═════ Input data
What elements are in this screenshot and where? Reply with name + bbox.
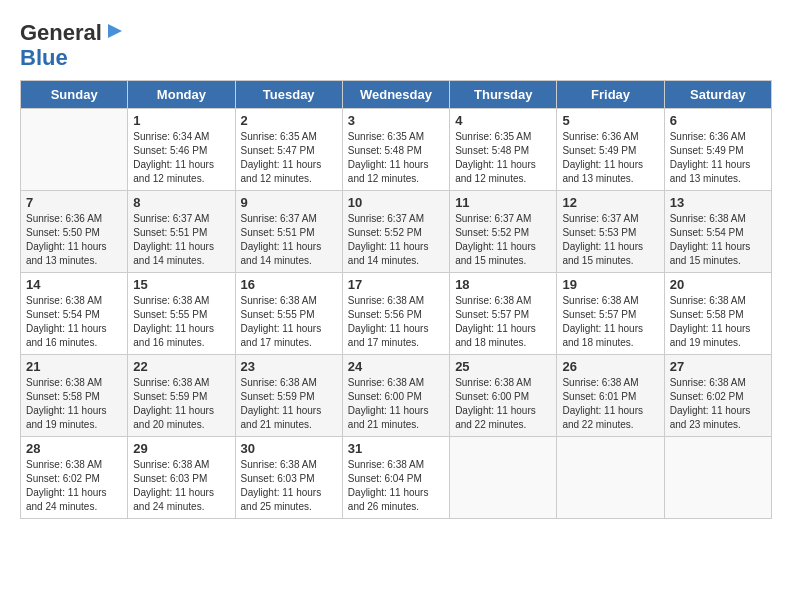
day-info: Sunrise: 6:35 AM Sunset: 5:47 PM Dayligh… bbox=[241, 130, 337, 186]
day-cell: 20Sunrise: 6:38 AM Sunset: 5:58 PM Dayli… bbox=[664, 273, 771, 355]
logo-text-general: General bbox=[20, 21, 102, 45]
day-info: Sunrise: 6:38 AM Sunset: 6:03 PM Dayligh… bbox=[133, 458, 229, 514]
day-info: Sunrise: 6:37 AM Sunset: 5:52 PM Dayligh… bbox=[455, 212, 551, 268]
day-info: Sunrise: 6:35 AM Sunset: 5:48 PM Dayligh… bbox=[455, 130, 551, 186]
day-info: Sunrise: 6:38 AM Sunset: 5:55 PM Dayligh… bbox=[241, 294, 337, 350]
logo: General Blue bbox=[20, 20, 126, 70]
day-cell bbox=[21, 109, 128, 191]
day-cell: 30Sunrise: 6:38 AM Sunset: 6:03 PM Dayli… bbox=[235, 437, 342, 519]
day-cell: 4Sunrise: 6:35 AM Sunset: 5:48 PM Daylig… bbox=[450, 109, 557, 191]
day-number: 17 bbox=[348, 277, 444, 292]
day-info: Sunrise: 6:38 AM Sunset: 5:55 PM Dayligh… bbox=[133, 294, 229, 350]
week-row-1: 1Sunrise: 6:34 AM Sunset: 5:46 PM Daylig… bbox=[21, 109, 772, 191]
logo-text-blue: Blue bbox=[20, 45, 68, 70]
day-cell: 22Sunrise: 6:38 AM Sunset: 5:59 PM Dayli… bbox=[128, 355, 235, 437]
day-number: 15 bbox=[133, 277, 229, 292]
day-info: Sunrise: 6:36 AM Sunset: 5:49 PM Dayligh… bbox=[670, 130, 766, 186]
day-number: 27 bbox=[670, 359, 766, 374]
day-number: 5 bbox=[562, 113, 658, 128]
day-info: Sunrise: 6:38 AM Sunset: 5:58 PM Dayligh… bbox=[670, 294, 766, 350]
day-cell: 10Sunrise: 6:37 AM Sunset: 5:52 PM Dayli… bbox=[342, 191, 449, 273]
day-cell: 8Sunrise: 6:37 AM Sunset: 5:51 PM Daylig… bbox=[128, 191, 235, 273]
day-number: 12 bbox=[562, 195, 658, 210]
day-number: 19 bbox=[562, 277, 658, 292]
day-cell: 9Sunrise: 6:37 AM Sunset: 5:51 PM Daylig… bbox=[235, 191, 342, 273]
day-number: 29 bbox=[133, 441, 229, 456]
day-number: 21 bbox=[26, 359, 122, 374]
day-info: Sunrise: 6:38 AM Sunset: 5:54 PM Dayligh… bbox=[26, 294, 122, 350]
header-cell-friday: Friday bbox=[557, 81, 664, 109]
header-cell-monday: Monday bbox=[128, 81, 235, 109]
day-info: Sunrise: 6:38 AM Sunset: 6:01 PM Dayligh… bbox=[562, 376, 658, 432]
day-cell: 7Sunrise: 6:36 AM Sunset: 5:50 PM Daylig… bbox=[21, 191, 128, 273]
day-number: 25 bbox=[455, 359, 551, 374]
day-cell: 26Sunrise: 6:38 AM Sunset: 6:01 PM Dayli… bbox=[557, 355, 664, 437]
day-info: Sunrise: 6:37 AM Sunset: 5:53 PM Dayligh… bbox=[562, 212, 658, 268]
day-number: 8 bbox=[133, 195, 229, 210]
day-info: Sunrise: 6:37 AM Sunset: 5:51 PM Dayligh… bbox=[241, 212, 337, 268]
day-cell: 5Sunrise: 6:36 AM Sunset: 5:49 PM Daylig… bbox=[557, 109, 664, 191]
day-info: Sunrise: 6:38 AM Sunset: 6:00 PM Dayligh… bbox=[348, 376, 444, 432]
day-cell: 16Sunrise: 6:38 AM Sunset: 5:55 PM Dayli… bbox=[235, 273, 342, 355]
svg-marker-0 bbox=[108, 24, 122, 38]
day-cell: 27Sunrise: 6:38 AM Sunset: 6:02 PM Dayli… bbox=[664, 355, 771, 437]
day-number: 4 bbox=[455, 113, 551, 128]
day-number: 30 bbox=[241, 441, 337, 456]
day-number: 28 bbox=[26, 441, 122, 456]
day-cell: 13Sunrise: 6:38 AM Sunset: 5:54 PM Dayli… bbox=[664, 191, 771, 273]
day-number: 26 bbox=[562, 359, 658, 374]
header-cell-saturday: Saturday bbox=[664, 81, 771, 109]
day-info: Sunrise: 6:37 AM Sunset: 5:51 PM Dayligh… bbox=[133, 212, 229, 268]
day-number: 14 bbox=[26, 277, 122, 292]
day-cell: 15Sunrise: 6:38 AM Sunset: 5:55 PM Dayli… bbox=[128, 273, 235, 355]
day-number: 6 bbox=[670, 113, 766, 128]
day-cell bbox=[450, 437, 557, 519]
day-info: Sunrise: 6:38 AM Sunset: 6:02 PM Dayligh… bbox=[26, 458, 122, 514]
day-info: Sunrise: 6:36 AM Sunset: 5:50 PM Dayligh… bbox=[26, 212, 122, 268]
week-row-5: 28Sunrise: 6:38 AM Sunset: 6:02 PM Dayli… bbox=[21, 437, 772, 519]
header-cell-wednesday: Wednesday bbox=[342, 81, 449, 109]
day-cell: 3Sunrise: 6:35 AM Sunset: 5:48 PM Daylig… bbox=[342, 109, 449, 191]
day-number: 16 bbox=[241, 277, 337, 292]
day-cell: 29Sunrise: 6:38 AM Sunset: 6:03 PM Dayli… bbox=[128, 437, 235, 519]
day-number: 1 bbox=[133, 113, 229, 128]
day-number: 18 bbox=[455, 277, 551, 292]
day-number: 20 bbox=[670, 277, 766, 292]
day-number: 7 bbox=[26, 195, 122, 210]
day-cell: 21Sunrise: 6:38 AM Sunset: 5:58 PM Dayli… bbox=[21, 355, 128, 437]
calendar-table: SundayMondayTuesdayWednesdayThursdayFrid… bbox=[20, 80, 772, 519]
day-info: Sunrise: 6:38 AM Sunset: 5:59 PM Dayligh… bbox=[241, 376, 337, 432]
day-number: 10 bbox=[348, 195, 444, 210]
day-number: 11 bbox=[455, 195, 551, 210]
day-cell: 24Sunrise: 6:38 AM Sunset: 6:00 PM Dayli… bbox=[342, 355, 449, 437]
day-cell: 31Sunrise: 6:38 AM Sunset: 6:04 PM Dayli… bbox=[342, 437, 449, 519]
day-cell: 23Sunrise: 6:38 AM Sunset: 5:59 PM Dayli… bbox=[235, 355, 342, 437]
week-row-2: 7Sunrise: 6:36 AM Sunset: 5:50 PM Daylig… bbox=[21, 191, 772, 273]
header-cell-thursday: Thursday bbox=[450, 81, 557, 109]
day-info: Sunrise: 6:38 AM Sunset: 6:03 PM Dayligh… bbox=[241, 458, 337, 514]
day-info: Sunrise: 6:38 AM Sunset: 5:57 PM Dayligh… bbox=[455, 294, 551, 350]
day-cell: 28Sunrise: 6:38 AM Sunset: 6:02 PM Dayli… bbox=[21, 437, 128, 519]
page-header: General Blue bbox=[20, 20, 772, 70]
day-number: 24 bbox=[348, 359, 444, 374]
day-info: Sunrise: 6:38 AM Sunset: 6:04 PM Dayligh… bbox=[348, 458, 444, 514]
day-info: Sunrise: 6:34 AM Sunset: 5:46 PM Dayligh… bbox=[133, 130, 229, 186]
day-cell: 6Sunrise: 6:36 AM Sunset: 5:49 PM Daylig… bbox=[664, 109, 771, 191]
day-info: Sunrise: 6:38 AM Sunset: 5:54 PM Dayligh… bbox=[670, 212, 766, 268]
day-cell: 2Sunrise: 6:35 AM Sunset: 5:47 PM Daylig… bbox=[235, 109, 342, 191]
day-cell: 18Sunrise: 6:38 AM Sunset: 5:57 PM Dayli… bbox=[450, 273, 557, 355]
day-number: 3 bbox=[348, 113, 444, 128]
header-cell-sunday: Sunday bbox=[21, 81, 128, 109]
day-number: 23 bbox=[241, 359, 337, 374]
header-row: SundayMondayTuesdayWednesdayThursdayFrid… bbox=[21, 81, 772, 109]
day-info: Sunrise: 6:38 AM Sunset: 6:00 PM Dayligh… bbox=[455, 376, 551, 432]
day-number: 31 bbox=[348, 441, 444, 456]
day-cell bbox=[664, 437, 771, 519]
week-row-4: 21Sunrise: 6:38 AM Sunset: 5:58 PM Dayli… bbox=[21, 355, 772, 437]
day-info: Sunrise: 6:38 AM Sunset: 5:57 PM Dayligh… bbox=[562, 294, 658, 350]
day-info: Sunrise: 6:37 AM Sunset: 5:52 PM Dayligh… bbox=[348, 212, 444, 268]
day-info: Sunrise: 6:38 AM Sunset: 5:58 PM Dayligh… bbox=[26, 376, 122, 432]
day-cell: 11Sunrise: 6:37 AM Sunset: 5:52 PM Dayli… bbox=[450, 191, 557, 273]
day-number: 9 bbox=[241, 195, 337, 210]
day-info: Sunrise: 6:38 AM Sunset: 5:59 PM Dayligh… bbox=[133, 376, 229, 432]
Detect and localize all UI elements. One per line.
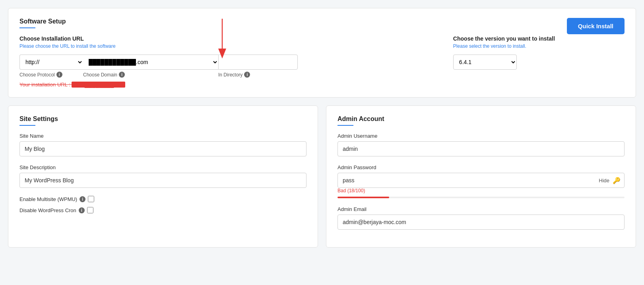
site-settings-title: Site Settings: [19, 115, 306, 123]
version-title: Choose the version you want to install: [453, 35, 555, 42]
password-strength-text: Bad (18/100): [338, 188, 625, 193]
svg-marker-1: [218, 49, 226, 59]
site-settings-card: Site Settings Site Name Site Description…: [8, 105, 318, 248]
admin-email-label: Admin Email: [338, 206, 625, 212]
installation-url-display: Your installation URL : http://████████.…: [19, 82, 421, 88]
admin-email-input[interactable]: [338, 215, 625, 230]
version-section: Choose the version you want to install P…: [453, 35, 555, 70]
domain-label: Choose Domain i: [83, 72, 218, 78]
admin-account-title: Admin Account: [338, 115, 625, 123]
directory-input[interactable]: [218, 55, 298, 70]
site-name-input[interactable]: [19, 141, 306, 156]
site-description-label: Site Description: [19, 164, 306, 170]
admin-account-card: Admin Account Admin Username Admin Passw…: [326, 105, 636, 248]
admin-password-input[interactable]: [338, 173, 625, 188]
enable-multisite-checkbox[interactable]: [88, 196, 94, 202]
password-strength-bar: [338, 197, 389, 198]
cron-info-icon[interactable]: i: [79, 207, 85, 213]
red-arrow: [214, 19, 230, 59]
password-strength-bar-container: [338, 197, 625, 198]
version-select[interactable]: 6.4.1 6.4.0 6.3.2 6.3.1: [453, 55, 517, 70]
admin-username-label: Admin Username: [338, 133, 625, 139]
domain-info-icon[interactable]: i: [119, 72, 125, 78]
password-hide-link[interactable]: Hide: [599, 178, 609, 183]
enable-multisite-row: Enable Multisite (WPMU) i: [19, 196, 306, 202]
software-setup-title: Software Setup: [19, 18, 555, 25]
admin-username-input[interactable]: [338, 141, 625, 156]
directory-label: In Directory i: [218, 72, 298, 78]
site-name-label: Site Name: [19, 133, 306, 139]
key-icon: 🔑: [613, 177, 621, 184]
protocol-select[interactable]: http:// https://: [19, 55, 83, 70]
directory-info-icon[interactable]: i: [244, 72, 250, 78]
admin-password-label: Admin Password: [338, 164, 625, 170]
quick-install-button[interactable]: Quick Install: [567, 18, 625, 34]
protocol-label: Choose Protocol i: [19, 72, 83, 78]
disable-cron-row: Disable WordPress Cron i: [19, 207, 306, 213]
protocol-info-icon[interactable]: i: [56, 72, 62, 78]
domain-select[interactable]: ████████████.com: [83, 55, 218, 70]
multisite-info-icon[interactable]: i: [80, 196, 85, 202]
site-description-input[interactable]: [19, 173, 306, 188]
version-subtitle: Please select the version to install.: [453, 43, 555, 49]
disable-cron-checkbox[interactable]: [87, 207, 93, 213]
══════════
Assignment | Your answer must be a single number: the count of lines above that contain the string "marker".

Answer to the problem | 2